Artist Sven Augustijnen will introduce this screening and take part in a discussion afterwards.
Sven Augustijnen’s widely acclaimed essay film follows a Belgian civil servant as he attempts to piece together the events of January 1961, the day of the assassination of the Congo’s first elected Prime Minister, Patrice Lumumba. Echoing Derrida’s Specters of Marx the work asks pertinent questions about ‘how a country or an individual deals with a colonial past and how does a nation process the suffering it has inflicted?’
This event is part of Sven Augustijnen’s exhibition ‘The Metronome Bursts of Automatic Fire Seep Through the Dawn Mist Like Muffled Drums and We Know It for What It Is’ at Dublin City Gallery the Hugh Lane which opens on September 8th. For more information about this exhibition see: http://www.hughlane.ie/past/1464-sven-augustijnen
Further info:
The Belgian artist Sven Augustijnen (Belgium, born 1970) made his name with films in which he analyses cultural and historical places and events from a personal perspective, in a way that is at the same time very precise and ambiguous. In Spectres, the artist presents a controversial view of Belgian colonial history, a historical era that attracted a great deal of attention in the Netherlands following the publication of “Congo” by David van Reybrouck, who won the Libris prize. However, the questions raised by Augustijnen go beyond these national colonial events. How does a country or an individual deal with a colonial past? How does a nation process the suffering it has inflicted, dubious political acts or moral bankruptcy? Who is guilty, admits to guilt and what are they guilty of?

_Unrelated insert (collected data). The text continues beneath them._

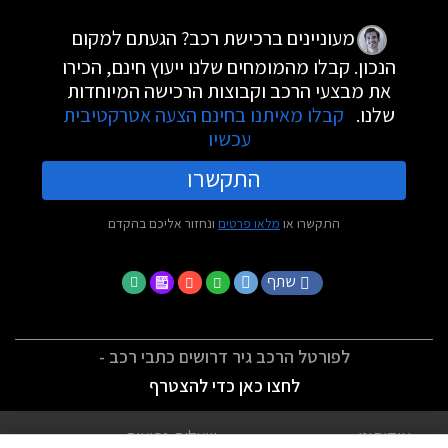
מעוניינים ברכישת רכב? הגעתם למקום
הנכון. קבלו מהמומחים שלנו ייעוץ חינם, הכירו
את מבצעי הרכב וקבוצות הרכישה המיוחדות
שלנו.
קבלו מאיתנו בחינם הצעה אטרקטיבית
עכשיו
התקשרו
התקשרו או
מלאו פרטים
ונחזור אליכם בהקדם
שתף
לפורטל הרכב גיר דרושים כתבי רכב -
לחצו כאן כדי להצטרף
אודותינו
שאלות נפוצות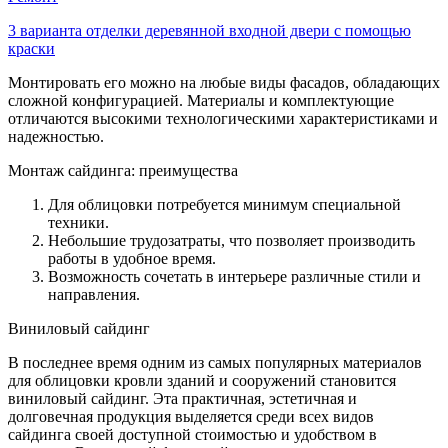
3 варианта отделки деревянной входной двери с помощью
краски
Монтировать его можно на любые виды фасадов, обладающих
сложной конфигурацией. Материалы и комплектующие
отличаются высокими технологическими характеристиками и
надежностью.
Монтаж сайдинга: преимущества
Для облицовки потребуется минимум специальной
техники.
Небольшие трудозатраты, что позволяет производить
работы в удобное время.
Возможность сочетать в интерьере различные стили и
направления.
Виниловый сайдинг
В последнее время одним из самых популярных материалов
для облицовки кровли зданий и сооружений становится
виниловый сайдинг. Эта практичная, эстетичная и
долговечная продукция выделяется среди всех видов
сайдинга своей доступной стоимостью и удобством в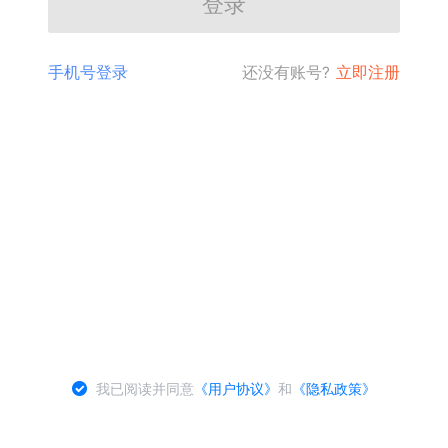
登录
手机号登录
还没有账号?
立即注册
我已阅读并同意
《用户协议》
和
《隐私政策》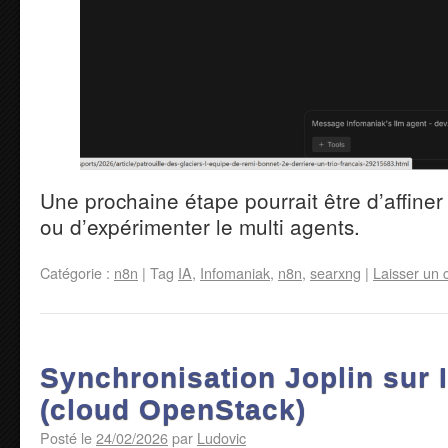
Une prochaine étape pourrait être d’affiner
ou d’expérimenter le multi agents.
Catégorie :
n8n
|
Tag
IA
,
Infomaniak
,
n8n
,
searxng
|
Laisser un
Synchronisation Joplin sur 
(cloud OpenStack)
Posté le
24/02/2026
par
Ludovic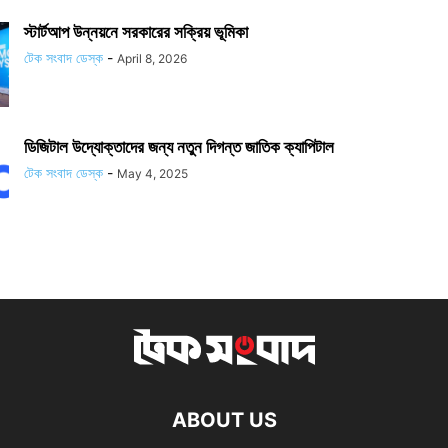
স্টার্টআপ উন্নয়নে সরকারের সক্রিয় ভূমিকা
টেক সংবাদ ডেস্ক
-
April 8, 2026
ডিজিটাল উদ্যোক্তাদের জন্য নতুন দিগন্ত জাতিক ক্যাপিটাল
টেক সংবাদ ডেস্ক
-
May 4, 2025
ABOUT US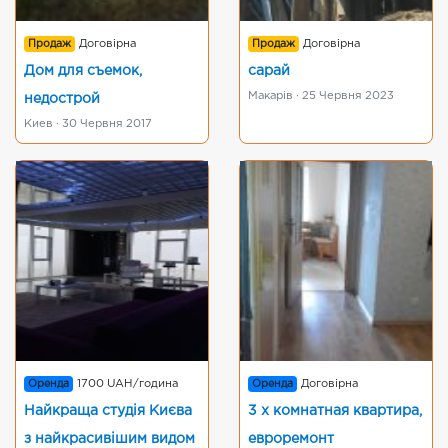
Продаж
Договірна
Продаж
Договірна
Дом для съемок,
сарай
Макарів · 25 Червня 2023
недострой
Киев · 30 Червня 2017
Оренда
1700 UAH/година
Оренда
Договірна
Найкраща студія Києва
3 х комнатная квартира,
з найкрасивішим видом
евроремонт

“Spectres” focuses on one of the darkest pages in the colonial history of the Belgian Congo in about 1960 in a documentary thriller, set to the music of Bach’s St. John’s Passion. Augustijnen follows Jacques Brassinne de La Buissière, a French-speaking Belgian who is now 82 years old and who was a high-ranking official when the prime minister of the Congo, Patrice Lumumba, was murdered in 1961. Brassinne conducted a personal investigation into the truth of this murder for thirty years. With his delicate psychological portrait, Augustjnen shows how the friction between personal involvement and an objective writing of history, between fact and fiction, truth and conviction, wholly obscures the question of guilt which arises.
The film is part of the overall “Spectres” project devoted to this difficult historical period, a project which Augustijnen worked on in stages from 2001 on and which has resulted in various works. These include the installation “Les Demoiselles de Bruxelles” and the newspaper supplement “Panorama”, published with the Belgian newspaper, the Financieel Economisch Tijd, in which Augustijnen describes the interrelationship between the Belgian colonial issues and the history of the creation of the European Union.
The title of the project and the film are derived from the book by Jacques Derrida “Specters of Marx. The State of the Debt, the Work of Mourning, and the New International” (1993) in which the French philosopher discusses, amongst other things, the returning ghosts, the spectres of the past, which reappear in the present again and again. Augustijnen’s project shows that Europe has not yet come to terms with its spectres, a colonial history which still has an impact on our lives, our way of thinking and our actions. In a time when the multicultural society appears to be under fire, a film about the way in which the West deals with “the other” is all the more relevant.
(Sourced from http://www.e-flux.com/announcements/sven-augustijnens-spectres-2/)
Sven Augustijnen biography
Sven Augustijnen (1970) lives and works in Brussels. His films, publications and installations on political, historical and social themes constantly challenge the genre of the documentary, reflecting a wider interest in historiography and a predilection for the nature of storytelling: ‘Historiography is by no means a natural phenomenon. The way we use stories, images and fiction to construct reality and history fascinates me.’ He had solo-shows at the Kunsthalle Bern; Wiels, Centre for Contemporary Art, Brussels; de Appel, arts centre, Amsterdam; Malmö Konsthall; Vox, Centre pour l’Image contemporaine, Montréal; CCS Bard, Annandale-on-Hudson. Recent group-shows include The Unfinshed Conversation, The Power Plant, Toronto and Ce qui ne sert pas s’oublie, CAPC, Bordeaux. Sven Augustijnen is represented by Jan Mot, Brussels/Mexico City and is a founding member of Auguste Orts, Brussels.